We use the http://jedi.codehaus.org libraries for working with collections and manipulating them in a functional way. We recently came across a problem when do开发者_如何学Pythoning something similar to the following:

public class Address {
    //constructors and stuff

    public KiloWatts electricityConsumed(Duration timePeriod) throw NoElectricitySupply {
        .... does stuff but can throw checked exception
    } 
}

given we have a collection of addresses and we wanted to perform something on the UnitsOfElectricity associated with each address, how would you handle the thrown exception e.g.:

public KiloWatts totalEnergyConsumed(Address... addresses, final Duration timePeriod) {
     List<KiloWatts> energyConsumedPerAddress = FunctionalPrimitives.collect(addresses, new Functor<Address, KiloWatts>{
         public KiloWatts execute(Address address){
              try {
                  return address.energyConsumed(timePeriod);
              } catch (NoElectricitySupply e) {

                  //What do you do here?

              }
         }
     });
}

How would you handle the exception?


As far as I can tell, you have 2 options:

  1. throw a runtime exception (and ignore it); or
  2. throw a runtime exception, using it to 'marshall' the checked exception past the interface boundary.

for (2), something like:

public KiloWatts totalEnergyConsumed(Address... addresses, final Duration timePeriod) {
    try {
        List<KiloWatts> energyConsumedPerAddress = FunctionalPrimitives.collect(addresses, new Functor<Address, KiloWatts>{
            public KiloWatts execute(Address address){
                try {
                    return address.energyConsumed(timePeriod);
                } catch (NoElectricitySupply e) {
                    throw new RuntimeException("internal marshalling exception", e);
                }
           }
       });
    } catch(RuntimeException re) {
        throw e.getCause();
    }
}


why not return an Option<Kilowatts> from the functor so you can return None for the exceptional case? You can then flatten the List<Option<Kilowatts>> to List<Kilowatts> (there is a method on FunctionalPrimitives for that).

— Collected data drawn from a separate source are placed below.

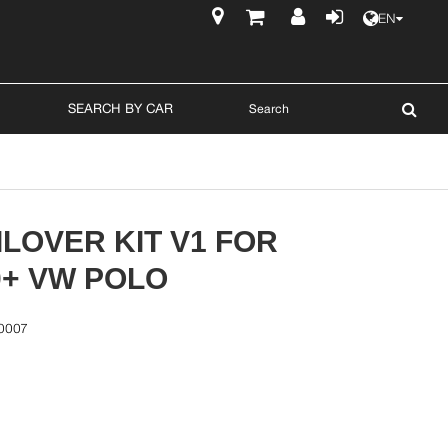
EN
$
SEARCH BY CAR
LOVER KIT V1 FOR
0+ VW POLO
0007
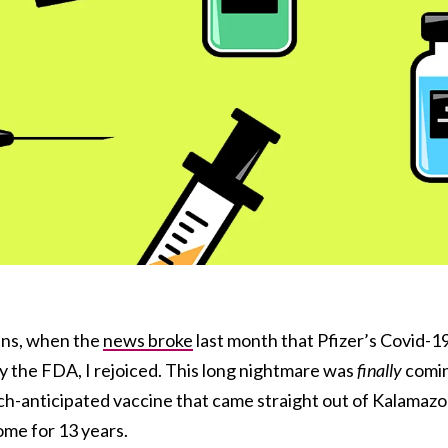
cans, when the
news broke
last month that Pfizer’s Covid-1
 the FDA, I rejoiced. This long nightmare was
finally
comi
uch-anticipated vaccine that came straight out of Kalamazo
ome for 13 years.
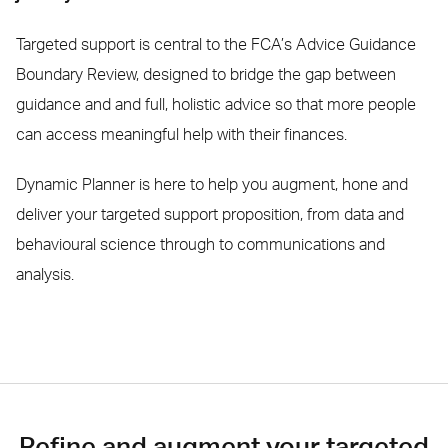
Targeted support is central to the FCA’s Advice Guidance
Boundary Review, designed to bridge the gap between
guidance and and full, holistic advice so that more people
can access meaningful help with their finances.
Dynamic Planner is here to help you augment, hone and
deliver your targeted support proposition, from data and
behavioural science through to communications and
analysis.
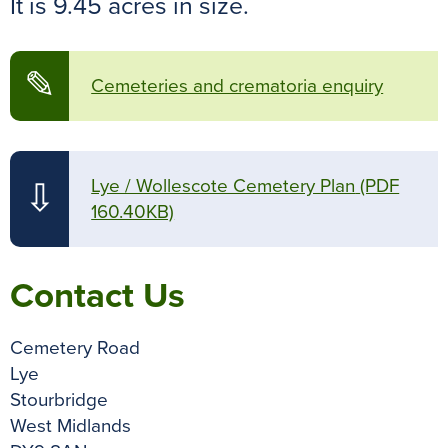
It is 9.45 acres in size.
o
r
e
p
g
k
s
p
e
t
r
✎
Cemeteries and crematoria enquiry
Lye / Wollescote Cemetery Plan
(PDF
⇩
160.40KB)
Contact Us
Cemetery Road
Lye
Stourbridge
West Midlands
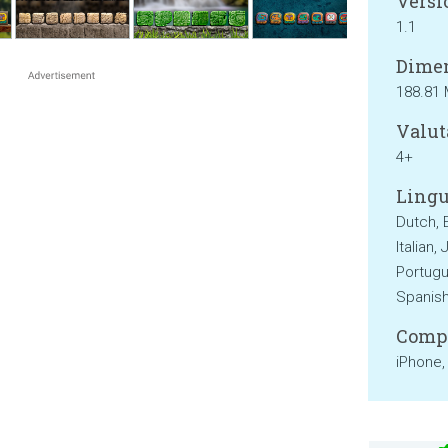
Versi
1.1
Dimen
188.81
Valut
4+
Lingu
Dutch, 
Italian,
Portugu
Spanish
Compa
iPhone,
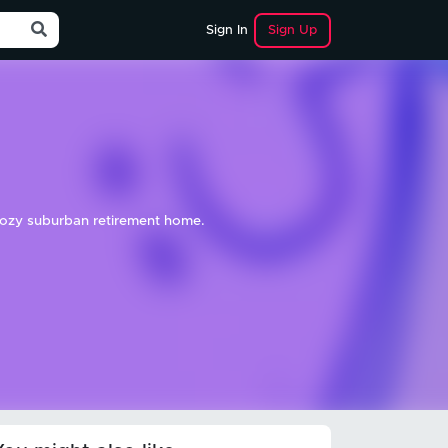
Sign Up
Sign In
 cozy suburban retirement home.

Alternatively, if you have control over the energyConsumed method which throws the Exception, replace the thrown Exception with are return type of Either<String, Kilowatts> (the String can contain an error message or something - I would need to see more to understand what to do there).

Using Either instead of exceptions enables composition, exceptions break composition completely.


If NoElectricitySupply is logically equivalent to zero KiloWatts, shouldn't you just return such object?

If they're not quite equivalent, you could create some sort of special NoKiloWatts subclass and return an instance of such in the catch block.